The reason it came up at all was because I had the Mirena removed in November. It was a rocky, emotionally messy year and that damn IUD plunged me into several months of serious depression. Since the Mirena was the only birth control method I had left to try (the rest messed with my hormones as well) it brought the discussion to my husband. How serious were we about being “done?” He’s never really cared about getting a vasectomy. He viewed it as mundane as taking out the trash. It needed to get done and it was his turn. He made the date and I obsessed.
Finally one of my aunts stopped me in the middle of a rant and asked me if I had ever really grieved for the baby I lost. She suggested that maybe my familial expectations were off because I was almost a mother of three.

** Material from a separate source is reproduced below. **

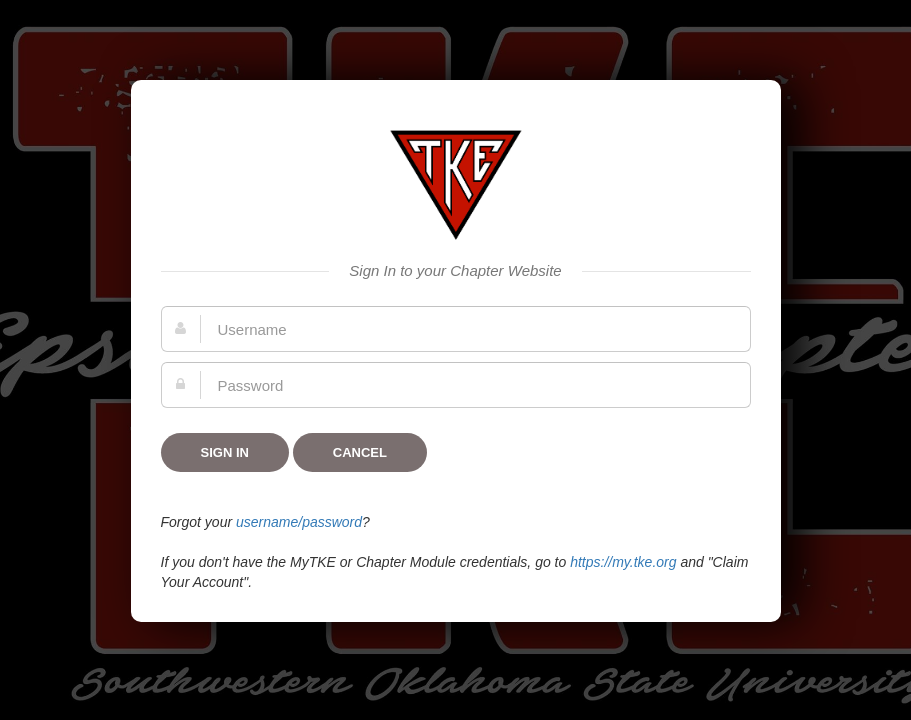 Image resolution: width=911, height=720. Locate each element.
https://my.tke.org (623, 562)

I forget THREE all the time. She wasn’t planned, but for a little while we expected her. Planned for her. Adjusted everything we thought we wanted to make room for her. And then she didn’t come. It happened so quickly. I thought I grieved, but maybe I didn’t. I honestly don’t know how to grieve for someone I never knew.
But I finally understood my anxiety. And in that moment my guilt was gone and a calming peace flooded my heart. I wasn’t betraying my little THREE by not adding more kids to the mix. They wouldn’t have been her anyway. And as ONE likes to say, “We’ll see her in heaven. But I hope she won’t surprise us by being a boy. Because boys are stinky.”

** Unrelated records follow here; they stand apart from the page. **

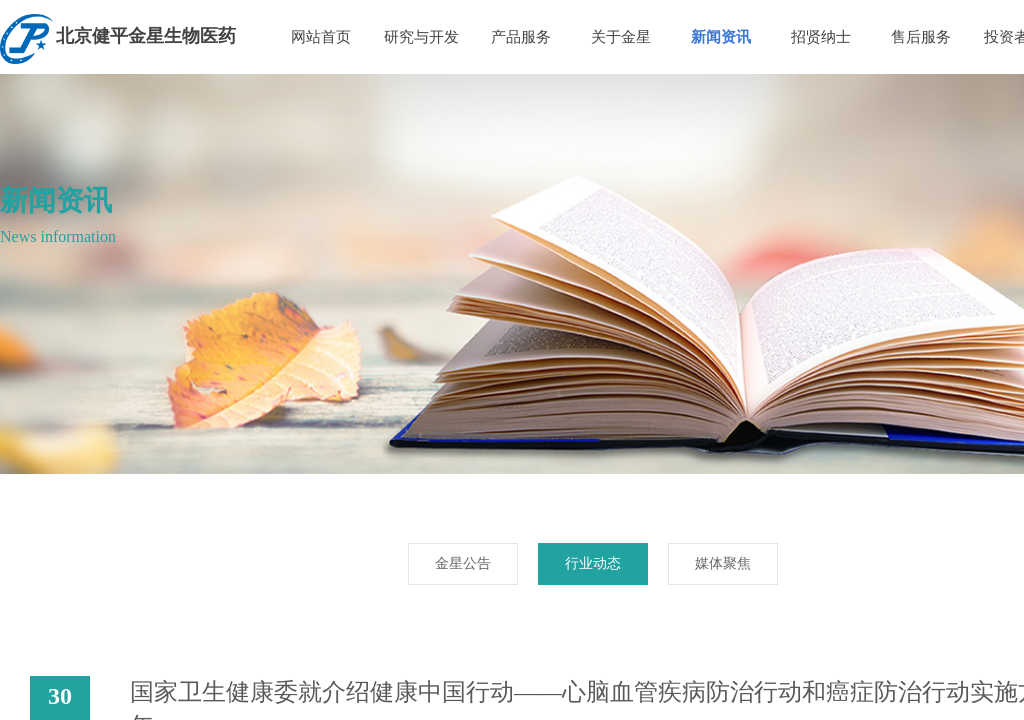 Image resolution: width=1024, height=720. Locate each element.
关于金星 (621, 37)
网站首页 (321, 37)
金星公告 (463, 563)
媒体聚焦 (723, 563)
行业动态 (593, 563)
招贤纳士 (821, 37)
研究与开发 (421, 37)
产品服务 (521, 37)
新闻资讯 (721, 37)
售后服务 (921, 37)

So today that part of our lives ends. No more babies. The finality of that excites me. Even the cold of winter isn’t making me claustrophobic. My perspective has completely changed because this is IT. This is the LAST TIME I’ll have a two-year-old spitting tantrums at my feet. The LAST January I’ll have both girls home with me all day. The LAST time I’ll have to get someone else to potty train my kid.
And so a huge THANK YOU to the wonderful friends and readers I’ve made through this blog. Thank you for making me think. Thank you for not letting me off the hook and for making me “go there.” It wasn’t nearly as bad as I thought it would be.
And thank you for telling me to enjoy my girls. I was so wrapped up in my head that I wasn’t enjoying them at all. Time is moving so quickly. I don’t want to miss any more than I already have.